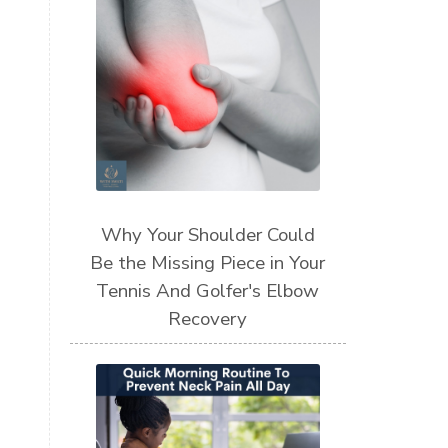
Why Your Shoulder Could
Be the Missing Piece in Your
Tennis And Golfer's Elbow
Recovery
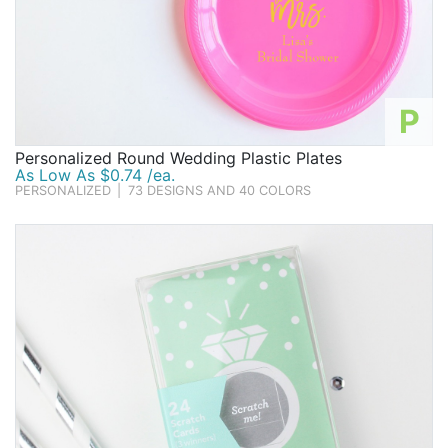
P
Personalized Round Wedding Plastic Plates
As Low As $0.74 /ea.
PERSONALIZED
|
73 DESIGNS AND 40 COLORS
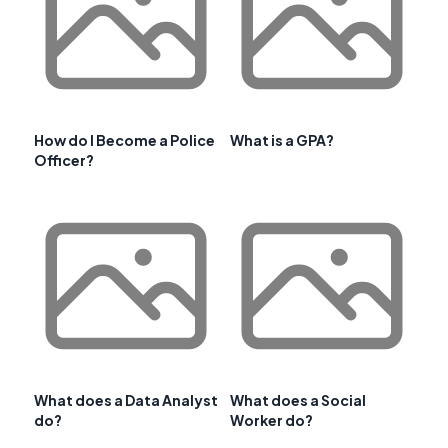
How do I Become a Police
What is a GPA?
Officer?
What does a Data Analyst
What does a Social
do?
Worker do?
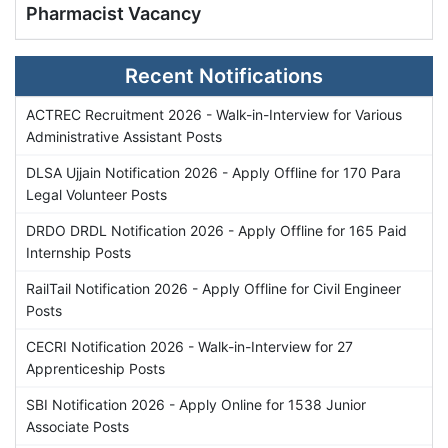
Pharmacist Vacancy
Recent Notifications
ACTREC Recruitment 2026 - Walk-in-Interview for Various
Administrative Assistant Posts
DLSA Ujjain Notification 2026 - Apply Offline for 170 Para
Legal Volunteer Posts
DRDO DRDL Notification 2026 - Apply Offline for 165 Paid
Internship Posts
RailTail Notification 2026 - Apply Offline for Civil Engineer
Posts
CECRI Notification 2026 - Walk-in-Interview for 27
Apprenticeship Posts
SBI Notification 2026 - Apply Online for 1538 Junior
Associate Posts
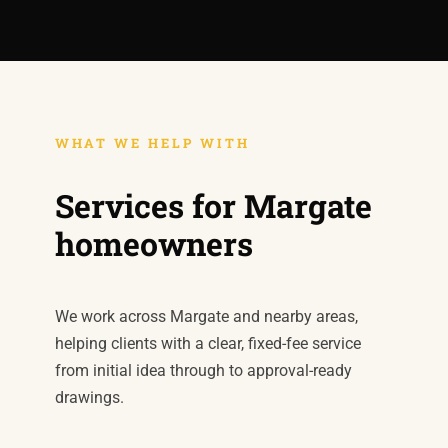
WHAT WE HELP WITH
Services for Margate
homeowners
We work across Margate and nearby areas,
helping clients with a clear, fixed-fee service
from initial idea through to approval-ready
drawings.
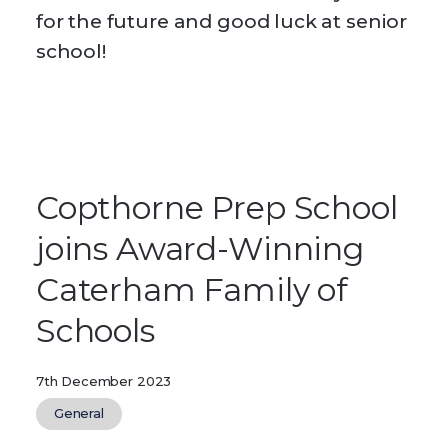
for the future and good luck at senior
school!
Copthorne Prep School
joins Award-Winning
Caterham Family of
Schools
7th December 2023
General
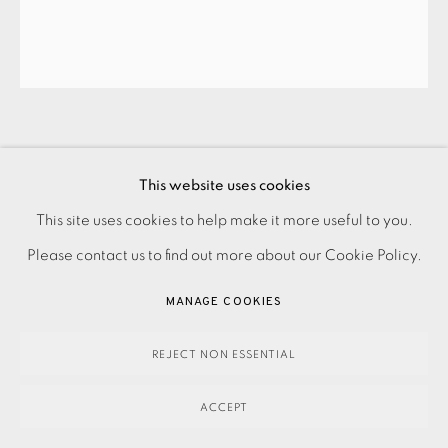
PATRICK CAULFIELD
This website uses cookies
This site uses cookies to help make it more useful to you.
PRIVACY POLICY
ACCESSIBILITY POLICY
MANAGE COOKIES
S17. SHE’LL HAVE FORGOTTEN HER SCARF
,
1973
Please contact us to find out more about our Cookie Policy.
PAYMENT, FRAMING, COLLECTIONS & DELIVERY
Signed
DATA PROTECTION HANDLING COMPLAINTS POLICY
MANAGE COOKIES
£1,500.00
COPYRIGHT © 2026 EAMES FINE ART
SITE BY ARTLOGIC
REJECT NON ESSENTIAL
ENQUIRE
ACCEPT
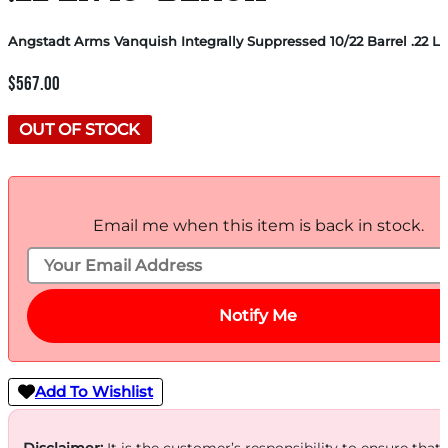
Angstadt Arms Vanquish Integrally Suppressed 10/22 Barrel .22 LR
$
567.00
OUT OF STOCK
Email me when this item is back in stock.
Notify Me
Add To Wishlist
Disclaimer:
It is the customer’s responsibility to ensure that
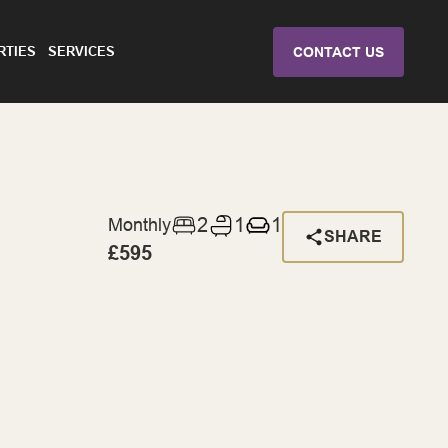
RTIES
SERVICES
CONTACT US
2
1
1
Monthly
SHARE
£595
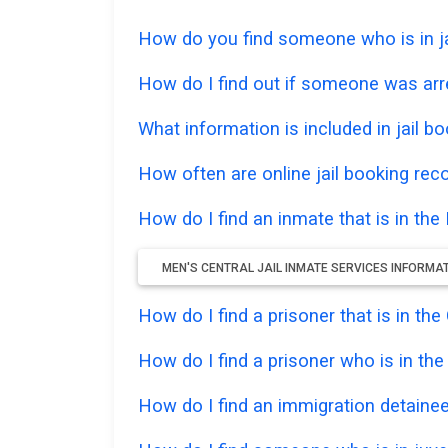
How do you find someone who is in jai
How do I find out if someone was arr
What information is included in jail bo
How often are online jail booking rec
How do I find an inmate that is in the 
MEN'S CENTRAL JAIL INMATE SERVICES INFORMA
How do I find a prisoner that is in th
How do I find a prisoner who is in th
How do I find an immigration detainee 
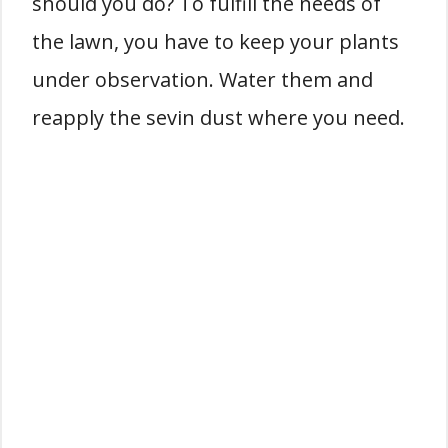
should you do? To fulfill the needs of
the lawn, you have to keep your plants
under observation. Water them and
reapply the sevin dust where you need.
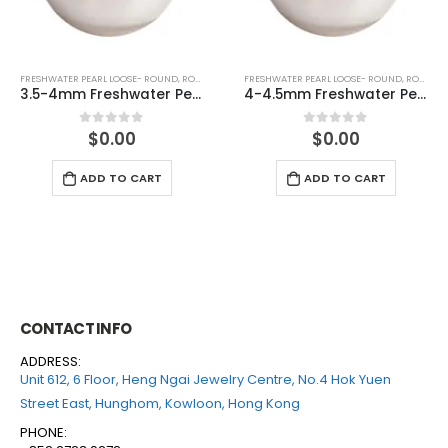
FRESHWATER PEARL LOOSE- ROUND
,
ROUND (WHITE)
FRESHWATER PEARL LOOSE- ROUND
,
ROUND (GREY)
e (half drilled)
4-4.5mm Freshwater Pearl Round Loose (half drilled)
4-4.5mm Freshwater Pearl Roun
$
0.00
$
0.00
0
out of 5
0
out of 5
ADD TO CART
ADD TO CART
CONTACT INFO
ADDRESS:
Unit 612, 6 Floor, Heng Ngai Jewelry Centre, No.4 Hok Yuen
Street East, Hunghom, Kowloon, Hong Kong
PHONE:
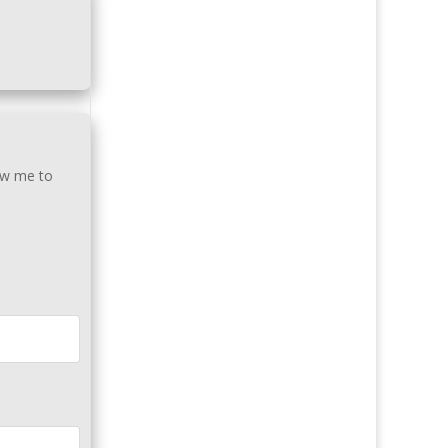
low me to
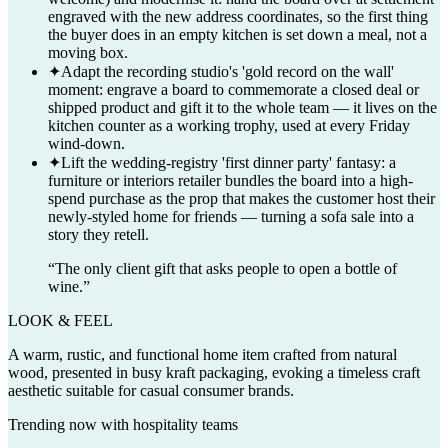
engraved with the new address coordinates, so the first thing
the buyer does in an empty kitchen is set down a meal, not a
moving box.
✦
Adapt the recording studio's 'gold record on the wall'
moment: engrave a board to commemorate a closed deal or
shipped product and gift it to the whole team — it lives on the
kitchen counter as a working trophy, used at every Friday
wind-down.
✦
Lift the wedding-registry 'first dinner party' fantasy: a
furniture or interiors retailer bundles the board into a high-
spend purchase as the prop that makes the customer host their
newly-styled home for friends — turning a sofa sale into a
story they retell.
“
The only client gift that asks people to open a bottle of
wine.
”
LOOK & FEEL
A warm, rustic, and functional home item crafted from natural
wood, presented in busy kraft packaging, evoking a timeless craft
aesthetic suitable for casual consumer brands.
Trending now with
hospitality
teams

--

> _Task description_:
Your reply should be the lines from the one that contains "kitchen counter as" through the end of the listing above, repeated exactly.

> _Task response_:
kitchen counter as a working trophy, used at every Friday
wind-down.
✦
Lift the wedding-registry 'first dinner party' fantasy: a
furniture or interiors retailer bundles the board into a high-
spend purchase as the prop that makes the customer host their
newly-styled home for friends — turning a sofa sale into a
story they retell.
“
The only client gift that asks people to open a bottle of
wine.
”
LOOK & FEEL
A warm, rustic, and functional home item crafted from natural
wood, presented in busy kraft packaging, evoking a timeless craft
aesthetic suitable for casual consumer brands.
Trending now with
hospitality
teams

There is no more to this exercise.